La psychanalyse est d'une certaine façon plus radicale. Selon elle, le collectif et l'individuel obéissent aux mêmes lois, sont produits par des mécanismes identiques, même si cela ne peut être encore démontré que dans un nombre réduit d'exemples.

Qu'il y ait continuité entre le collec­tif et l'individuel, cela se conçoit, dès lors qu'on note, avec Freud, «qu'autrui joue toujours dans la vie de l'individu le rôle d'un modèle, d'un objet, d'un asso­cié ou d'un adversaire «. Ainsi «la psy­chologie individuelle se présente dès le début comme étant en même temps, par un certain côté, une psychologie sociale, dans le sens élargi, mais pleine­ment justifié, du mot« («Psychologie collective et analyse du moi «, 1921, in Essais de psychanalyse). J. Lacan plus tard fera valoir que l'inconscient est formé de ce qui n'a pu être dit dans un discours adressé à l'Autre* ou entendu dans un discours venant de l'Autre. L'inconscient est constitué par la partie manquante d'un discours transindivi-duel. Il comporte ainsi d'emblée une référence à une instance sociale.
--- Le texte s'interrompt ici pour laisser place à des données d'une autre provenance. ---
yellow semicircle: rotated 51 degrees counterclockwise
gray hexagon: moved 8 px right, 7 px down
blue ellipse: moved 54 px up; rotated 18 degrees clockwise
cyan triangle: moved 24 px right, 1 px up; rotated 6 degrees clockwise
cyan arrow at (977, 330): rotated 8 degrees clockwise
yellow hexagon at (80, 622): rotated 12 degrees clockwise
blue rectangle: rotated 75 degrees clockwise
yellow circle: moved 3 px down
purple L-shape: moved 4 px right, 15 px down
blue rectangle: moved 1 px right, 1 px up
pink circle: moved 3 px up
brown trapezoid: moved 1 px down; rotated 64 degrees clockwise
De quels phénomènes collectifs, cependant, la psychanalyse est-elle le plus à même de rendre compte ? Freud a consacré de nombreuses pages à la constitution de ces groupes liés par un idéal commun, au fonctionnement de ces « foules « souvent conduites par un meneur incontesté. Ainsi emprunte-t-il à Gustave Le Bon (Psychologie des foules) la description d'une foule «impulsive,

mobile, et irritable«, «portée à tous les extrêmes «, influençable et versatile. Et il en propose une théorisation rigou­reuse en mettant en série l'état amou­reux, l'hypnose et la foule. Dans l'hypnose, comme dans l'état amou­reux, l'objet a pris la place de l'idéal du moi et devient ainsi le seul objet digne d'attention (même si par ailleurs «l'hypnose se distingue [...] de l'état amoureux par l'absence de tendances sexuelles directes «). D'un autre côté, l'hypnose est si proche de la foule (avec la fascination par le meneur) qu'on peut dire qu'elle constitue une «forma­tion collective à deux «. Freud va dès lors présenter ce qui se passe dans la foule à l'aide d'un schéma (bas de la page).
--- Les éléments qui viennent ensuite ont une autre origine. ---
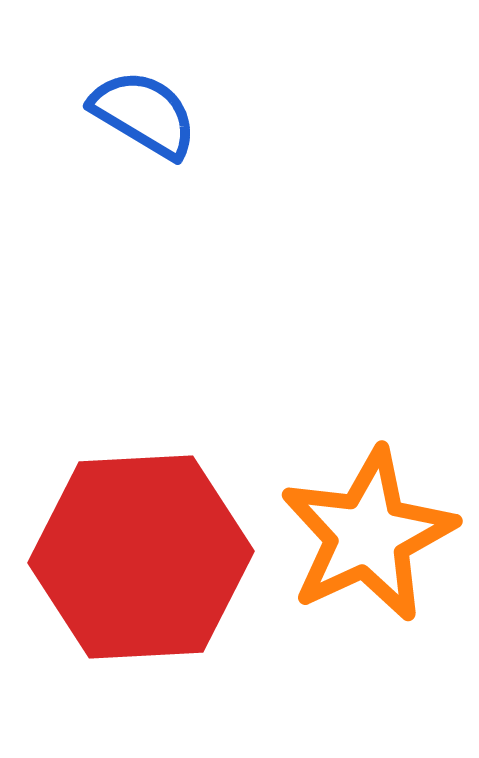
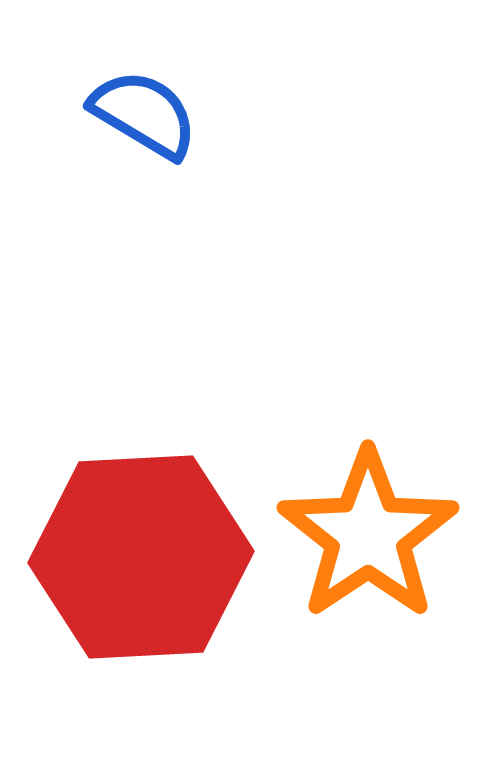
orange star: rotated 9 degrees counterclockwise
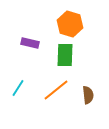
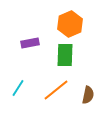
orange hexagon: rotated 20 degrees clockwise
purple rectangle: rotated 24 degrees counterclockwise
brown semicircle: rotated 18 degrees clockwise
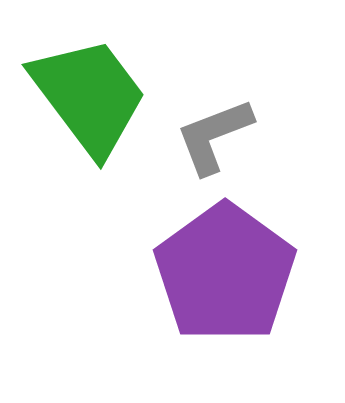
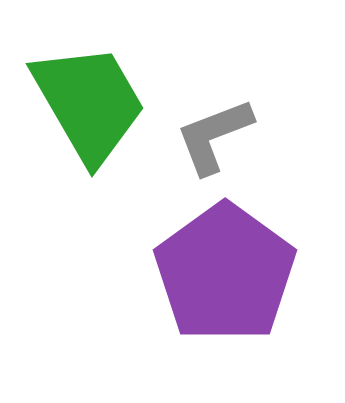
green trapezoid: moved 7 px down; rotated 7 degrees clockwise
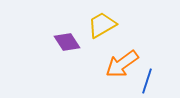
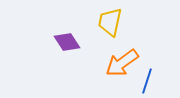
yellow trapezoid: moved 8 px right, 3 px up; rotated 48 degrees counterclockwise
orange arrow: moved 1 px up
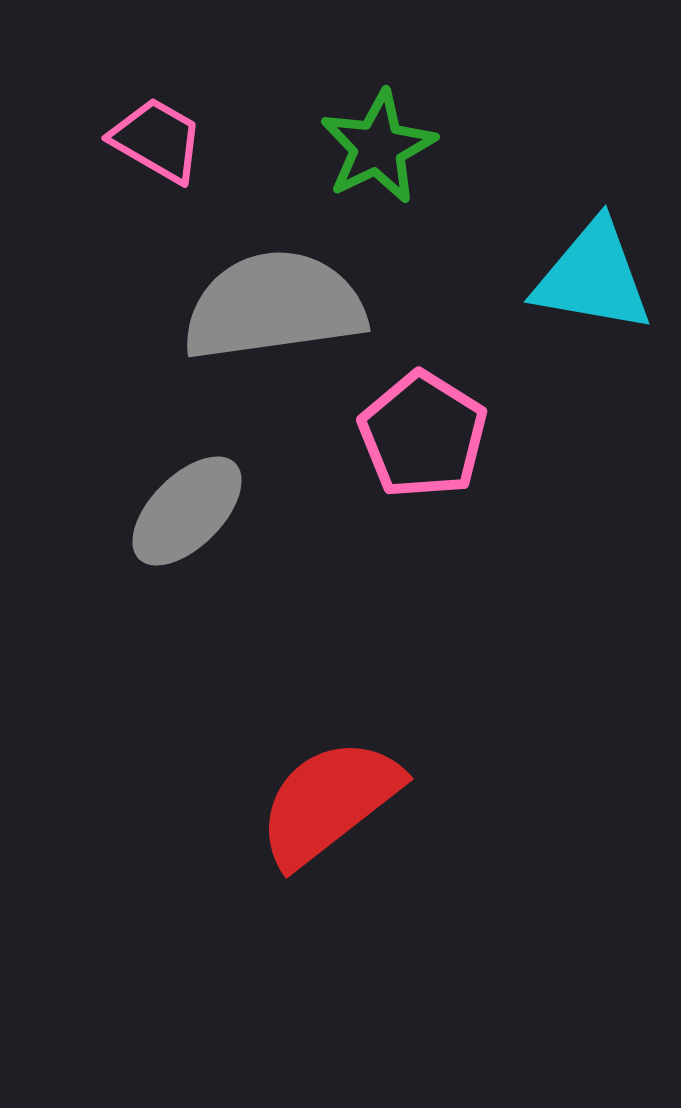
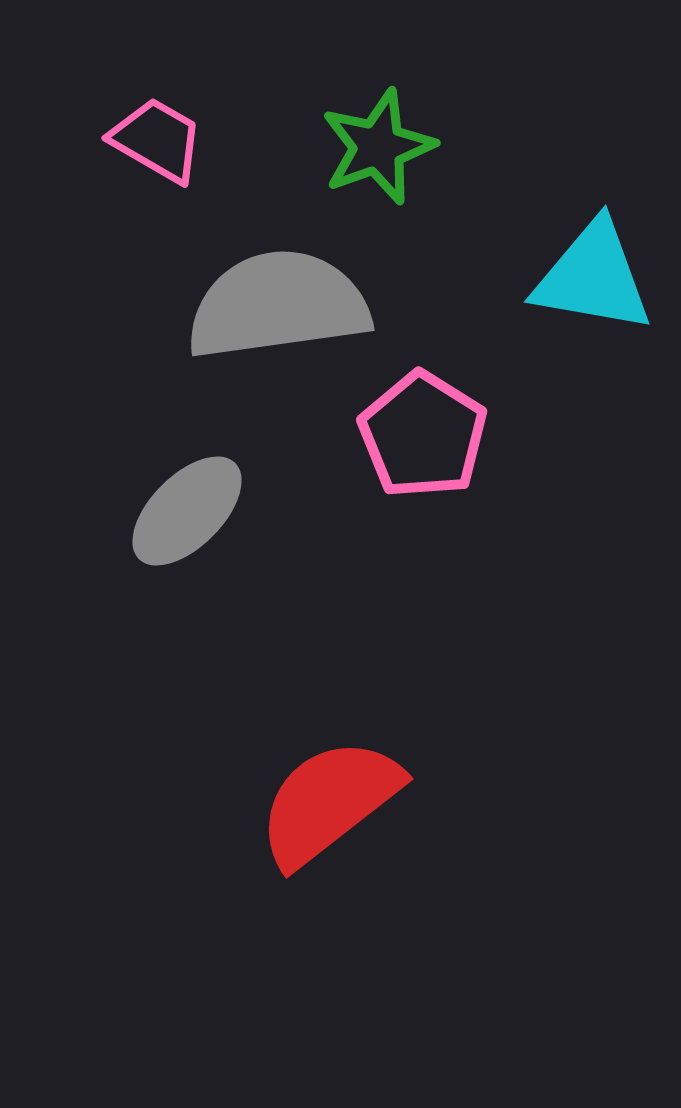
green star: rotated 6 degrees clockwise
gray semicircle: moved 4 px right, 1 px up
Ce schéma permet de faire valoir qu'« une foule primaire se présente comme une réunion d'individus ayant tous remplacé leur idéal du moi par le même objet, ce qui a eu pour consé­quence l'identification de leur propre mot «.
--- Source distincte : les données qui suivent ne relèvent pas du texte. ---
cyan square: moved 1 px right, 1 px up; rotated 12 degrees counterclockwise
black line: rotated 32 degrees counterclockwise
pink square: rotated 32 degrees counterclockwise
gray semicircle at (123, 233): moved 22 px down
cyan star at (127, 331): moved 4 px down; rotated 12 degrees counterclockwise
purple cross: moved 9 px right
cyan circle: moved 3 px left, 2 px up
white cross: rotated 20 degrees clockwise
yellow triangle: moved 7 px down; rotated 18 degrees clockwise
Cette étude est écrite en 1921. On peut estimer qu'outre sa portée géné­rale elle donne à l'avance quelques élé­ments qui permettront de saisir ce qui pourra réunir les foules fanatisées du nazisme, quelques années plus tard. En ce sens elle est prolongée par ce qui constitue sans doute un des meilleurs livres de W. Reich : la Psychologie de masse du fascisme (1933). Reich resitue

l'amour du chef (der Führer) dans le cadre plus général de la famille patriar­cale. Il montre comment les pulsions sexuelles, détournées de leur but, peuvent aisément se transformer en sadisme; et comment elles peuvent en même temps être projetées sur l'autre, l'étranger accusé de contaminer la «mère Allemagne« (l'assimilation du juif à la maladie vénérienne est lisible dans de nombreux textes nazis).

 

On peut regretter que la psychana­lyse contemporaine ne fasse pas une plus large part à ce type de recherches. Un auteur comme Lacan, cependant, a pu fournir, avec sa théorie des «dis­cours «, quelques éléments théoriques nouveaux qui pourraient favoriser ces recherches.